An additional dichotomy in need of review is that between controllers and processors. Data protection law allocates responsibility and delineates duties according to a categorization of an organization as a “controller” or “processor.” A controller, defined in the EU DPD as the party that “determines the purposes and means of the processing of personal data,” is traditionally viewed as the owner of the database, the one who has a direct relationship with the individual and therefore locus of liability. The processor (or “mere processor”) is traditionally perceived as a service provider, a servant to the master-controller, whose sole responsibility is keeping the data secure. Yet how far this description is from market reality today, where layer upon layer of service providers (processors?) undertake an increasing role in the clients’ (controllers?) business processes, including providing consulting services, driving innovation, and managing change. Moreover, with the advent of cloud computing and its architecture as a stack of infrastructure, platform and software layers, the neat distinction between controllers and processors has muddled. This is a critical matter, since in the absence of a clearly identified controller the framework remains teetering without a focal point for responsibility/accountability.

An additional sticky point concerns choice of law. The EU DPD was initially adopted as a common market measure intended to harmonize data protection regulation and thus remove barriers to data flows among EU Member States. As practitioners in Europe know well, harmonization remains a utopian vision far from a reality where large multinationals struggle to reconcile sometimes conflicting regulations. In addition, application of the European framework seems overextended under Article 4(1)(c) of the EU DPD, which applies European law to a controller established outside of Europe processing the personal data of non-Europeans if such “controller (…) for purposes of processing personal data makes use of equipment, automated or otherwise, situated on the territory of [a] Member State.” European regulators interpreted “use of equipment” broadly, applying the EU DPD for example where a US-based website places a cookie on the browser of a user in the EU.
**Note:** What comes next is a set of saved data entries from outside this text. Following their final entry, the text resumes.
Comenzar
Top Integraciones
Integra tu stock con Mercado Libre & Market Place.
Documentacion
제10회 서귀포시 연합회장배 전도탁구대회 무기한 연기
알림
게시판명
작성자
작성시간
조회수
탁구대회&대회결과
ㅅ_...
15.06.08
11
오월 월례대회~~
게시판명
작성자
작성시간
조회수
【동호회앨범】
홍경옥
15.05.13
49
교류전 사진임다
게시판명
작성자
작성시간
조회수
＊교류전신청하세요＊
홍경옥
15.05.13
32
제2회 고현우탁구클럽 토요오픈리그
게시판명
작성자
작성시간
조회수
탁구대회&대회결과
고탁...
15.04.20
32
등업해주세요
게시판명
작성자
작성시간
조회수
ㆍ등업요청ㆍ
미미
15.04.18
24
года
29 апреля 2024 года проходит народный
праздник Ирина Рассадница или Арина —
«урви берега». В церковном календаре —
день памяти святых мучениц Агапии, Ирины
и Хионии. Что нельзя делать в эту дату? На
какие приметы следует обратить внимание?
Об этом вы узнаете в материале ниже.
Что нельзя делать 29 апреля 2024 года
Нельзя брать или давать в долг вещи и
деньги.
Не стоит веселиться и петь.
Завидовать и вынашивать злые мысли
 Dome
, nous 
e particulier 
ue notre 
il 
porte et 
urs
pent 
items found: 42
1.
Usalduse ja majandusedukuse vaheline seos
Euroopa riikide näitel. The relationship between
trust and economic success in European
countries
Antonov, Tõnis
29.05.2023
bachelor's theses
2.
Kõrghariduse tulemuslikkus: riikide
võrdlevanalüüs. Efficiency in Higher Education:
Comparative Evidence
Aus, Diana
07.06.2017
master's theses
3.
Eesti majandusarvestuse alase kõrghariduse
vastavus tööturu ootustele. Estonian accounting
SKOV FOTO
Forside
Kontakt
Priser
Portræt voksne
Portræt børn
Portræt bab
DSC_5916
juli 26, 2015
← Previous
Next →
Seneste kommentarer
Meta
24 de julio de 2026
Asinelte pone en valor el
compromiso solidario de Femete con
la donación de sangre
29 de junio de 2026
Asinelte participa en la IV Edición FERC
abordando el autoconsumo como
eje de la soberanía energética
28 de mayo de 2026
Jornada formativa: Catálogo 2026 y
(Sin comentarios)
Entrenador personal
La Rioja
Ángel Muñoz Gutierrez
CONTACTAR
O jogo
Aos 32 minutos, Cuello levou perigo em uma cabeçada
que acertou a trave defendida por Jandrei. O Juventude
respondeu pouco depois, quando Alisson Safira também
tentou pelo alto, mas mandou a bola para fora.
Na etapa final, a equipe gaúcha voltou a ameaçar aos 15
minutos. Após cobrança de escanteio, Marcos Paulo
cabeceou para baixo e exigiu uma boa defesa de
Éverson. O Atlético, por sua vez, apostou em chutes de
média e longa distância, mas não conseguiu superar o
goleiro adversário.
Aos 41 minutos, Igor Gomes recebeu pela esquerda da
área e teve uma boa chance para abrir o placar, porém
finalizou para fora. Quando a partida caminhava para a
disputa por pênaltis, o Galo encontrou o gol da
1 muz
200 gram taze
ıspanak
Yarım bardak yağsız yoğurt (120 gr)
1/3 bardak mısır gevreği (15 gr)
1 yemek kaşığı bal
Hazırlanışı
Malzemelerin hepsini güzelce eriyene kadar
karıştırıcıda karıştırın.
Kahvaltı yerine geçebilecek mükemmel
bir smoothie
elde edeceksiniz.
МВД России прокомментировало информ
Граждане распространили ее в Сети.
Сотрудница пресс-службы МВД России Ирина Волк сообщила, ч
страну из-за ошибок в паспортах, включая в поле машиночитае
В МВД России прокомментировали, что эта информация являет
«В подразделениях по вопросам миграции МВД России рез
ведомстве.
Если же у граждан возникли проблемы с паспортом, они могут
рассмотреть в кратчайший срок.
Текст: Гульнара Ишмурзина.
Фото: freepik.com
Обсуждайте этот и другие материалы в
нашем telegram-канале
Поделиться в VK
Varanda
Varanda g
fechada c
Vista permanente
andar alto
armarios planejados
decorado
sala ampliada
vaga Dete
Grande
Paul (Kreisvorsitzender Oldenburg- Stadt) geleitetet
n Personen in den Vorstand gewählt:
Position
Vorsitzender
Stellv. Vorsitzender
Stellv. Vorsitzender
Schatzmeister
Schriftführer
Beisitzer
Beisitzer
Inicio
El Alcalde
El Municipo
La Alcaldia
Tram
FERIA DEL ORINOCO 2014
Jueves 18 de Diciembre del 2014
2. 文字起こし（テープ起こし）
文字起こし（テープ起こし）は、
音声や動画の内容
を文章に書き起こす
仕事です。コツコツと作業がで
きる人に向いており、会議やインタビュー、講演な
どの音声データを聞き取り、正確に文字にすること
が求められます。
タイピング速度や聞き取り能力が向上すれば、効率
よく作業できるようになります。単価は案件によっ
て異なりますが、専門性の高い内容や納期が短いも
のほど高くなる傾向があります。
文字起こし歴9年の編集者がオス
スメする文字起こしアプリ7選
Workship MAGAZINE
The Article 29 Working Party, group of European regulators charged with enforcing the law, recently issued a document analyzing choice of law under the EU DPD. Yet much confusion remains, and will continue to exist given the inherent geographic indeterminacy of data flows. Peter Hustinx, the European Data Protection Supervisor, recently called for replacing the EU DPD with a regulation, European legislation with direct effect in Member States, to avoid the inevitable disharmony in transposition of a directive. While an appealing prospect, such a regulation would be excruciatingly difficult to negotiate and agreed upon among 27 Member States.

Enforcement is a sore issue for the EU DPD. It is an open secret that the framework is largely not enforced. Indeed, implementation of the EU DPD is probably highest among US based multinationals, which implement strict compliance programs for risk management purposes and as part of overall corporate governance schemes. To increase enforcement, mechanisms must be put in place to facilitate cooperation among data protection authorities; incentivize individual enforcement by consumers and consumer organizations; and engage the press.

Call in the engineers

These issues and others, such as the expansion of the EU DPD to the sphere of law enforcement and national security pursuant to abolition of the “pillar structure” under the Lisbon Treaty, pose very difficult problems for us lawyers to solve. Play as we will with the language of the EU DPD, “personal data” will remain an amorphous notion, consent a treacherous concept, and enforcement problematic. John Palfrey recently called for new collaborative policymaking mechanisms in the context of use of social media by youth. I echo this call with respect to the EU data protection framework: to make real progress, let’s call in the engineers.